Michigan legislature approves rape insurance bill

By: Dave Palmer

Right to Life of Michigan and the Michigan Legislature apparently believe that the will of 4% of registered voters trumps any public opinion that might be voiced at the polls. The evidence for this charge exists in the Detroit Free Press in their stunning report that Lansing lawmakers decided to approve the “Abortion Insurance Opt-Out Act”, which requires women and employers to purchase an abortion insurance rider for their current health plan if they want to have coverage in the event they need an abortion. Once you’re pregnant, you’re out of luck, regardless of the circumstances of your impregnation.

Translation: Women need to plan for rape, potential miscarriage, genetic defect, or other pre-natal problems that might necessitate an abortion to save their life or prevent them from carrying an nonviable fetus to term no matter if they had every intention of carrying the fetus to term or not.

This latest move by our elected representatives is not only misogynistic, it completely violates the First Amendment rights of all who believe in women’s choice, and runs completely counter to the way that democracy is supposed to work (majority rules, remember?). But, as case the case frequently is, the squeaky wheel gets the grease.

Despite tearful testimony from female legislators who had experienced rape, miscarriages, and prenatal tests for Tay Sachs disorder, the debate in the legislature surrounded the belief that Michigan taxpayers should not be forced to pay for an “elective” procedure such as abortion. The consensus seemed to be that women needed to prepare for those possibilities, no matter how remote.

However, not a single moment of debate or a single line of text in the bill was devoted to men’s elective sexual health services which women are in turn forced to pay for despite the fact they will never need them. So, while women will once again be forced to pay more for health insurance because they had to ill fate to be born female, men can expect to have erectile dysfunction drugs, vacuum erection devices, penile implants, vasectomies, and circumcision covered by their insurance plans. (Yes, all of these are 100% elective.)
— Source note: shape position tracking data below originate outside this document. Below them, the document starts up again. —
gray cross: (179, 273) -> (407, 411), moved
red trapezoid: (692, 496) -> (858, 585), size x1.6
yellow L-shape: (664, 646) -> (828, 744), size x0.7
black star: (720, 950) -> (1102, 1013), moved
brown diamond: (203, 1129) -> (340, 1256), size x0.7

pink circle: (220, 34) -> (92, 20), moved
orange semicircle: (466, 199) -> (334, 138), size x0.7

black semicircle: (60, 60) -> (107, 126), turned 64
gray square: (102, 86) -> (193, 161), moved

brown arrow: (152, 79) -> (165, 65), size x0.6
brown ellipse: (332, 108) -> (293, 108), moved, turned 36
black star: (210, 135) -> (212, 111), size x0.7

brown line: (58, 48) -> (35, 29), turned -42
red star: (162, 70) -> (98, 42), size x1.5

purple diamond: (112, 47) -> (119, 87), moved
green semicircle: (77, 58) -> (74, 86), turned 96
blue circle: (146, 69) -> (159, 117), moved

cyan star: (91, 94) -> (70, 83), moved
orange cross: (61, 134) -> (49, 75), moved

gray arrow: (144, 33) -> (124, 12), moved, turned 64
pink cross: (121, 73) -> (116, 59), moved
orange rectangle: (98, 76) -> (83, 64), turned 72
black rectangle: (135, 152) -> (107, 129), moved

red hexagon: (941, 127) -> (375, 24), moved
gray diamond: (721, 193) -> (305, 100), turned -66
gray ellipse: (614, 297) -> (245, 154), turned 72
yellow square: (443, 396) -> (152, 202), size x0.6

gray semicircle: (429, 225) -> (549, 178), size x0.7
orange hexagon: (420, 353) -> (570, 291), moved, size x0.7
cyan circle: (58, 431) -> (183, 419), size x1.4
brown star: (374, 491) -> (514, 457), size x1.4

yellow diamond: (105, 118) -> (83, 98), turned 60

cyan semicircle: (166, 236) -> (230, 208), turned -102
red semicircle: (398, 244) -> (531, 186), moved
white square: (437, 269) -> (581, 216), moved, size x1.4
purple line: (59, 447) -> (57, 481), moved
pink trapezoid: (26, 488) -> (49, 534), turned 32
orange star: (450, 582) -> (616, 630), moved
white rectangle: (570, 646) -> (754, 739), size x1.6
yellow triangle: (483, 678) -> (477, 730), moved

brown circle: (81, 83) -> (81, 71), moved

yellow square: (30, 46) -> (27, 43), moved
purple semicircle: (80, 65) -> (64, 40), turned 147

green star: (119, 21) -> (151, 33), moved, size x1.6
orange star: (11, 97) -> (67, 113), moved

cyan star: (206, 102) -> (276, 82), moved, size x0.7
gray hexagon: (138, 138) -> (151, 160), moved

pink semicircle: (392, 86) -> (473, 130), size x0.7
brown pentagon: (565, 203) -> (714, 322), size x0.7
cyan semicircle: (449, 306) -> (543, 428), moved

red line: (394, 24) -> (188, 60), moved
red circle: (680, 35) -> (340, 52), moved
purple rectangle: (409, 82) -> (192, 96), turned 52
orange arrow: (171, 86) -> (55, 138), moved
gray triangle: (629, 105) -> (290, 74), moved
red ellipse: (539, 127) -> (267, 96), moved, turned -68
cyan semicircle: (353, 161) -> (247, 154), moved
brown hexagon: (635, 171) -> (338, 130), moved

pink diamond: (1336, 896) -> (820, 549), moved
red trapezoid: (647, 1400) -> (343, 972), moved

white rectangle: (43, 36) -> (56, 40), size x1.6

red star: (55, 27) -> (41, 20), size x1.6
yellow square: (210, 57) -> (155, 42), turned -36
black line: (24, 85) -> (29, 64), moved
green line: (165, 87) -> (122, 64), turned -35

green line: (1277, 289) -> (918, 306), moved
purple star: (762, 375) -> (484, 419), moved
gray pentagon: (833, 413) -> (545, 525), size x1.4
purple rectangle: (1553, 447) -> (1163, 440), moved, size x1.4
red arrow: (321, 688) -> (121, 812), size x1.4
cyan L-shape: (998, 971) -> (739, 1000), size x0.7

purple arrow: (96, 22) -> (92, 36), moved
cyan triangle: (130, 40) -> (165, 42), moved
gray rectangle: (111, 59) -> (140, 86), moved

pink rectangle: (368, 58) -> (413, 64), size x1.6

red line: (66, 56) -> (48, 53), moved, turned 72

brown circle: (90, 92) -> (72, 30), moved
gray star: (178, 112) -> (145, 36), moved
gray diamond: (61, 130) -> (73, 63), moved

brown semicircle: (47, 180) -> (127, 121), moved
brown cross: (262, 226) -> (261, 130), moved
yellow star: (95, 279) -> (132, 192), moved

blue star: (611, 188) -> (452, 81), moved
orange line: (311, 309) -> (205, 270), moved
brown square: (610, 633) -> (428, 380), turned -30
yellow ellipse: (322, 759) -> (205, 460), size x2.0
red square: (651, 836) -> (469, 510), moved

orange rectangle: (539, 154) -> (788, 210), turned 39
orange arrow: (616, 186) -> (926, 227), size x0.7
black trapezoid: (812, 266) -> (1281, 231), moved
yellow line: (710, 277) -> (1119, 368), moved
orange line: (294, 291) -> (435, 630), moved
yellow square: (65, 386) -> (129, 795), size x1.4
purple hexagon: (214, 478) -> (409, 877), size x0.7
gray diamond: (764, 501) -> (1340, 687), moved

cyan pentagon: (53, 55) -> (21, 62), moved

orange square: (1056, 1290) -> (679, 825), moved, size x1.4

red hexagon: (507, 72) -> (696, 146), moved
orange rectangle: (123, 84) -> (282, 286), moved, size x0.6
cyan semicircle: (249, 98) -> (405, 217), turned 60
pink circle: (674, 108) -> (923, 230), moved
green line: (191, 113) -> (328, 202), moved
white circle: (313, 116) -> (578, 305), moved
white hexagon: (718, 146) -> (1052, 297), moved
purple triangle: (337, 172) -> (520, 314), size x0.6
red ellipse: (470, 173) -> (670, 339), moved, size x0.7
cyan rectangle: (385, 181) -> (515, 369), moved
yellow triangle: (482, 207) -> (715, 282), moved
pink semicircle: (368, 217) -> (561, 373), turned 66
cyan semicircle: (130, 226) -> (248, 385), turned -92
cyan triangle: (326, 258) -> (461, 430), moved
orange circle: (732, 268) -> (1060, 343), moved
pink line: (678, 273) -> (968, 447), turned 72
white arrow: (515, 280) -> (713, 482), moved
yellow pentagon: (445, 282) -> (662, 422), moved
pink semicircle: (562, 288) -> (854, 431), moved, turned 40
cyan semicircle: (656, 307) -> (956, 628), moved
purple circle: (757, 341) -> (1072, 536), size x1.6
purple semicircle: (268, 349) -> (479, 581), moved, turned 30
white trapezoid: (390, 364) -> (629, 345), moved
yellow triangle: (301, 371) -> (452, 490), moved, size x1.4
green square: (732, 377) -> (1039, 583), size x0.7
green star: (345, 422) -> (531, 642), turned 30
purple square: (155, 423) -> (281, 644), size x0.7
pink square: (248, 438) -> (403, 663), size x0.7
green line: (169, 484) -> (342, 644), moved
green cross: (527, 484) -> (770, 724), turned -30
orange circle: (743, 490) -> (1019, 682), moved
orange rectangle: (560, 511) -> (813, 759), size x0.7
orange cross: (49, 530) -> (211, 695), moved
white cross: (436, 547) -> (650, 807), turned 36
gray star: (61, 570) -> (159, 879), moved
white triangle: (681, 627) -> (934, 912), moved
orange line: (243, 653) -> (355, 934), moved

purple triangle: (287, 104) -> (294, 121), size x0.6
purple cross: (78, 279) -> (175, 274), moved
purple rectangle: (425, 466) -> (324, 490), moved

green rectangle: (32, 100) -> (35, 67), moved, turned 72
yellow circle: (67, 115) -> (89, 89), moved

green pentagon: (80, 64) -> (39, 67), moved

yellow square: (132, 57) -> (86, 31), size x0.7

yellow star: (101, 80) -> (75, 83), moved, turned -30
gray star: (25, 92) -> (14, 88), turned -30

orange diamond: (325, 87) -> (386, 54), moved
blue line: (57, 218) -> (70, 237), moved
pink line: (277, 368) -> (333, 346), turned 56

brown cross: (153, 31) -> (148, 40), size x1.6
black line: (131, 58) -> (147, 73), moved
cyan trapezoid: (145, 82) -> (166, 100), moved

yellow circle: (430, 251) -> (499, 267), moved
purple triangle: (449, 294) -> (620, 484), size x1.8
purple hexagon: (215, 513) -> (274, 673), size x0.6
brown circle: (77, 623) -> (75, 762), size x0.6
As far as the First Amendment rights of these women go, we can consult the Supreme Court for the answer. “The Supreme Court has said a religion need not be based on a belief in the existence of a supreme being. In the 1961 case of Torcaso v. Watkins, the court described ‘secular humanism’ as a religion”, World Net Daily astutely stated in 2005. The actual text of the decision goes a bit further to cite Everson v. Board of Education, stating “Neither a state nor the Federal Government can set up a church. Neither can pass laws which aid one religion, aid all religions, or prefer one religion over another.” Later in the same paragraph, the Court’s opinion states, “Neither a state nor the Federal Government can, openly or secretly, participate in the affairs of any religious organizations or groups and vice versa.” (Emphasis in original)
Did you hear that, Right to Life and misogynistic lawmakers? No religious group can participate in the affairs of government, especially if these religious organizations expect the government not to interfere with their affairs. And whether Right to Life likes it or not, their position on abortion is almost entirely driven by religious beliefs, which would make them a religious organization by extension.
Surprise, surprise, somehow Lansing managed to leave both Supreme Court decisions out of their debate over whether to heed the wishes of 4% of the people or give 100% of the people a chance to voice their opinion at the polls. Not that it should be a matter to vote on anyway, based on my read of the decisions cited in the former paragraph.
Last, but certainly not least, is the complete ignorance of the cornerstone of our democratic society; voting. Michigan legislators could just as easily have voted against the  measure and forced Right to Life to seek voter opinion about whether or not abortion coverage should be included in all health insurance plans. Instead, 148 lawmakers (about .001% of total registered voters) decided that since they represent 100% of the more than 7 million registered voters, they are justified in giving 315,477 people (about 4% of total registered voters) a voice that is greater than that of the general public.
This isn’t quite as big a travesty of democracy as the 2000 election, but I believe that it’s a close second.
Fortunately, a bid to repeal the law is already under way. According to the Free Press, “Shelli Weisberg, a spokeswoman for the ACLU of Michigan, said a coalition of opponents of the initiative will gather next week to begin planning for a petition drive to repeal the law.” If the repeal effort fails, the next step could be to sue the state legislature in federal court based on the provision contained in the Affordable Care Act that states that men’s and women’s health insurance must cost the same.
In either event, it is quite clear that our representatives and senators are not committed to making sure that the will of the majority of people gets carried out. Instead, they feel they must cater to the whims of a fanatical ultra-right wing group which believes that all babies must be born, regardless if they were conceived in rape or incest, regardless if carrying the pregnancy to term carries the risk of killing the mother and the baby, regardless if the family would be cast into perpetual debt caring for a child with severe genetic defects. Never mind the societal cost of food stamps and Department of Human Services assistance. (No doubt that our legislature will cut those benefits so that families are on their own once they can’t afford to care for their child.)
Enough is enough. Remember the names and faces of the legislators who voted to approve this atrocity of a law. Make sure they don’t get another opportunity to make a mockery out of democracy.